I wish a had a dime for every person I have had to “untrain”. They come to NYC, graduates of some program in some school, singing like Wagnerians, badly, and can barely manage a music theater song written after 1965. The voices are HEAVY, thick, immbolized and very ponderous and they struggle with high notes. The breathing is often confused and imprecise but they are working hard to “support”.
After we get the voice re-organized, it’s not uncommon to hear, “Gee, this is so much easier.”
Then, when I listen to a piece of rep, it’s also not uncommon for me to ask, “Why are you making this sound and not some other sound?” Often, they don’t know. I have to remind them the reason they are making a certain kind of sound is because the person singing is expressing his or her feelings or intention and THAT is what guides the choice of sound. That runs counter to what they have been taught. Making sound for sound’s sake is the name of the game.
The same goes for standing still. I’ve written about this before. These students sing from the head up. Arms hanging limp like wet spaghetti, bodies drooping, feet planted as if stuck in a mudslide. “This is what I was told to do,” is the reply I get if i ask about why this should be the case.
The idea that the human voice can make all kinds of sounds in a free and healthy manner can come as quite a surprise to someone who has never been told and who has never had that particular experience while singing. The idea that the color of the sound, its texture and quality, comes from inside, reflecting the communication of the piece of music being sung is often a surprising one. Even classical singing is supposed to connect to real life, however exaggerated the vocal production might be. Stanislavsky worked with opera singers not Broadway performers.
Where does this dis-connect begin? Great artists somehow avoid it. Surely our great singers have been great communicators, in whatever style they sang. The artists who touch the hearts of the audience draw people of all ages and backgrounds, regardless of whether or not the listeners understand the language of the music being sung. There was a reason why half a million people would come to a concert in Central Park when Luciano Pavarotti sang……his voice was always totally filled with emotional communication, and of course, the sound itself was magnificent. On the other hand, Willie Nelson fills stadiums, too. He has almost no “voice” in a traditional classical sense, and no one cares. He communicates.
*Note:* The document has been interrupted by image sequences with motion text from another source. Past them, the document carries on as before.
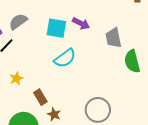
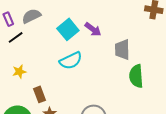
cyan square: (56, 28) -> (68, 29), turned 30

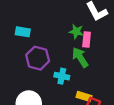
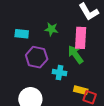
green star: (76, 31) -> (51, 29), moved
pink rectangle: (87, 39) -> (81, 38), size x1.5

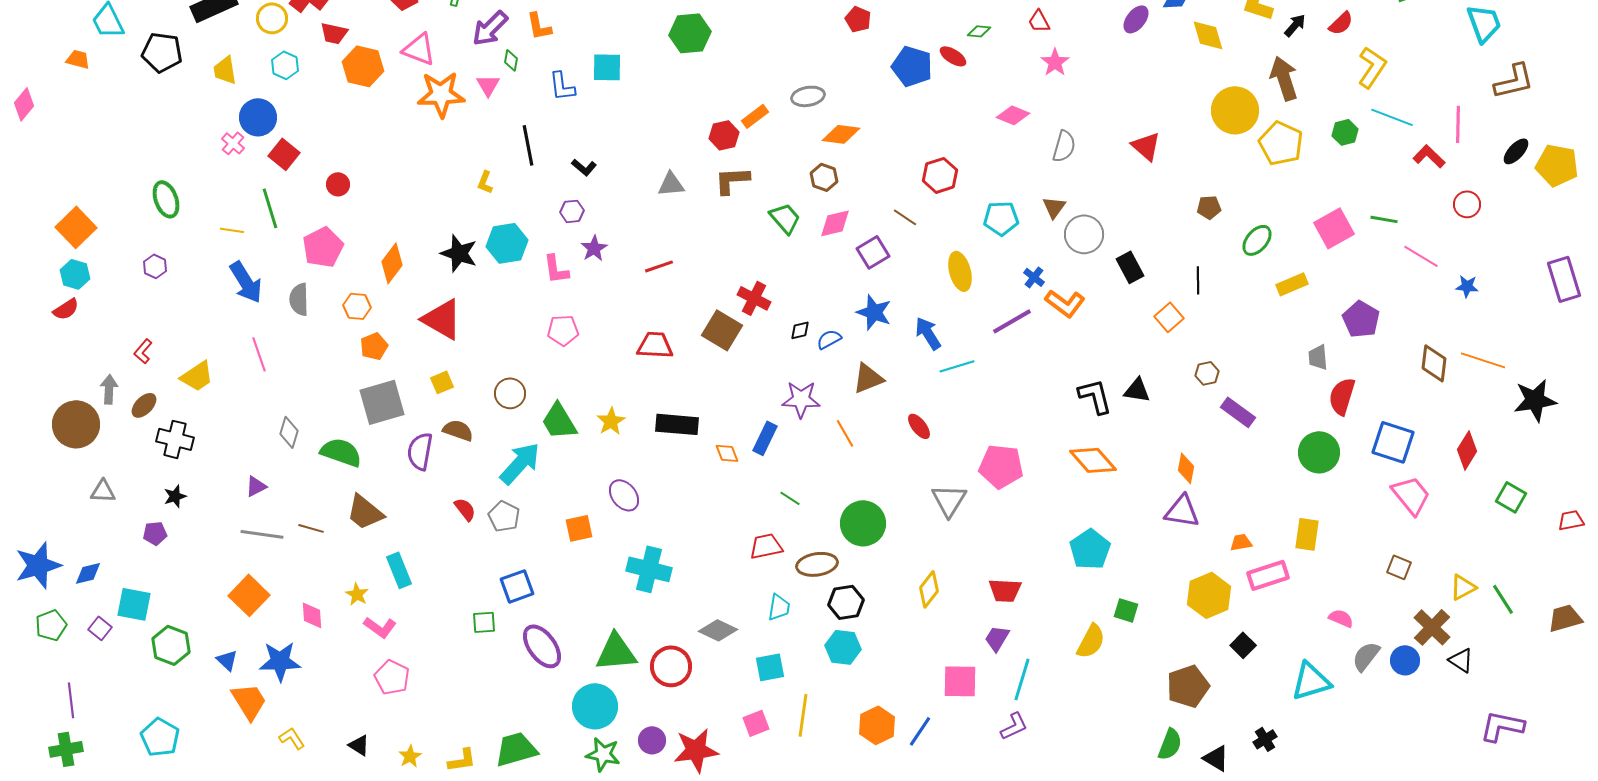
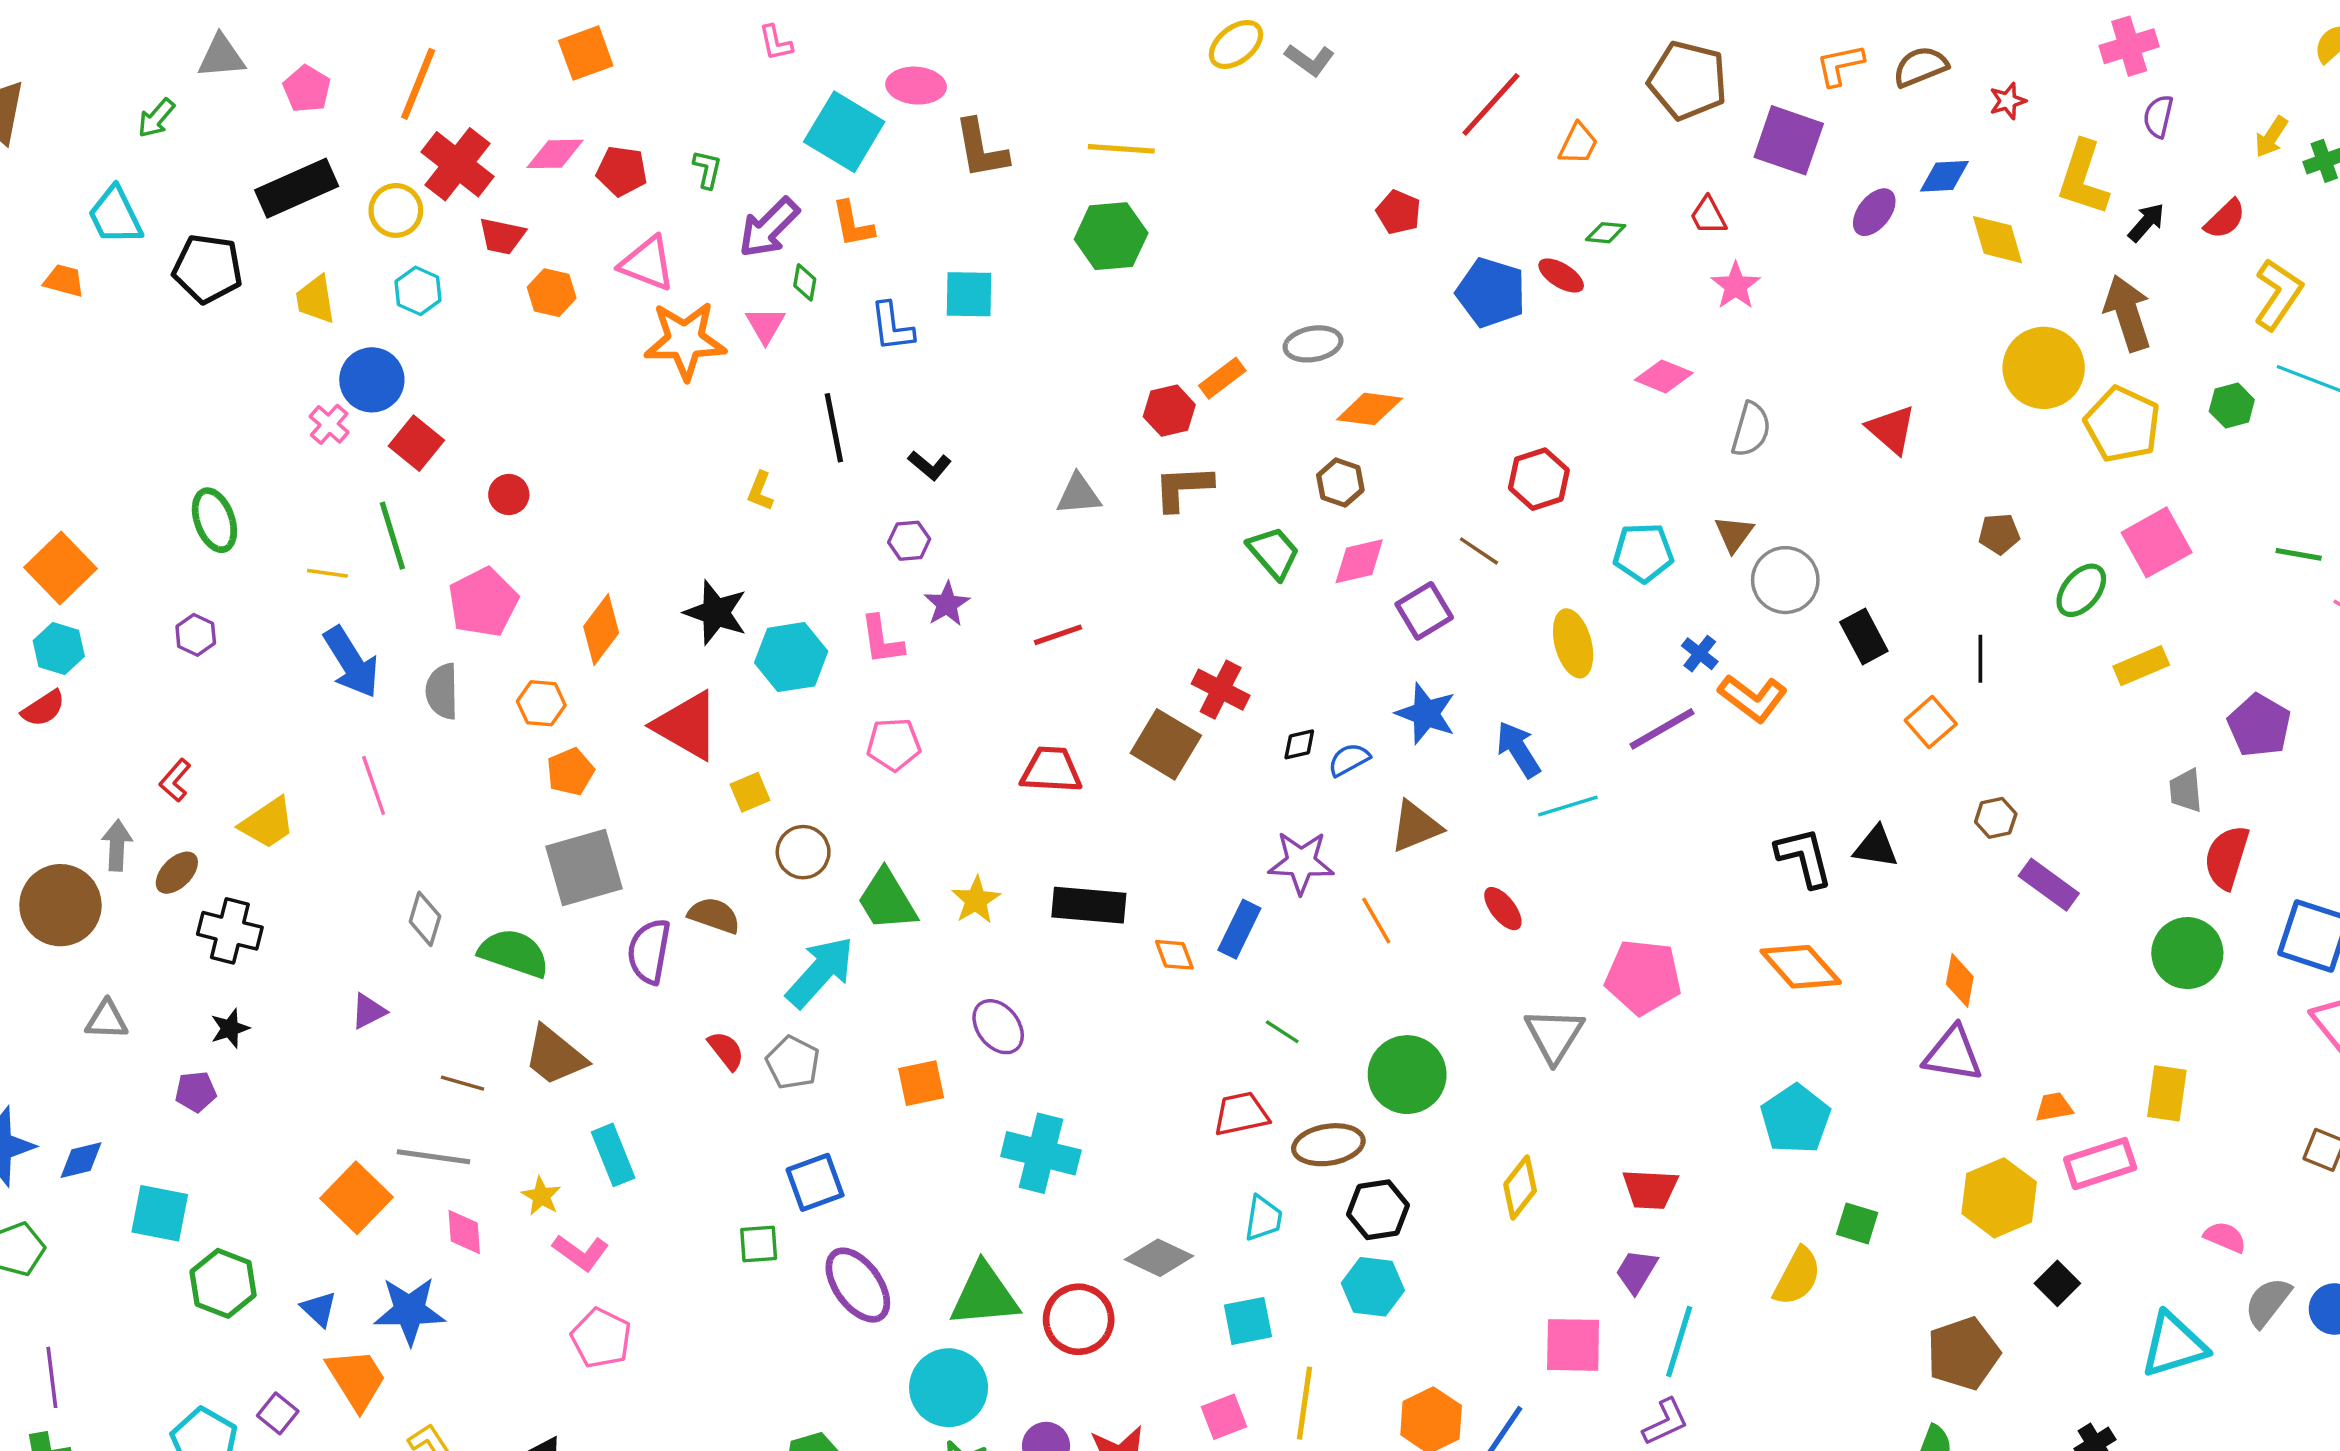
orange hexagon: (363, 66) -> (552, 293), size x0.7
pink square: (1334, 228) -> (2157, 542), moved
cyan hexagon: (507, 243) -> (791, 657), moved
yellow square: (442, 382) -> (750, 792), moved
gray line: (262, 534) -> (433, 1157), moved
purple square: (100, 628) -> (278, 1413), moved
You cannot lose track of real life in art. Art is supposed to reflect life. There are all kinds of people, unfortunately, who are in the performing arts who should have kept their day job. If they end up in a powerful position, woe to everyone, and of course, there are many of these people in all kinds of places, unfortunately. People like Robert Wilson fit in this category. He is very famous opera director with a big international reputation. Wilson has stated publicly that he feels no obligation to honor either text or music and that his personal “stamp” on anything is enough. Nevermind that his productions regularly get booed loudly by the audiences. Nevermind, that he makes a bajillion dollars directing operas all over the world because opera companies think he is “cool” and “different”. If you have ever seen a Robert Wilson opera, you will know how dis-connected this man is from anything except his own ego, which is alive and well and the size of Chicago. But his presence makes for a good argument, to some people, that art can be anything, regardless, and that there is no such thing as “values” except those that the artist chooses to have in the moment. Well, OK, but then do we teach that — do we teach that art has no inherent value? That isn’t particularly teachable, if you ask me. And, if that’s so, why is it that the stuff that has LASTED, sometimes for hundreds of years, is that which is beyond the personal? Something which has universal relevance, beyond the present moment, beyond one person’s narrow perspective of his or her own importance.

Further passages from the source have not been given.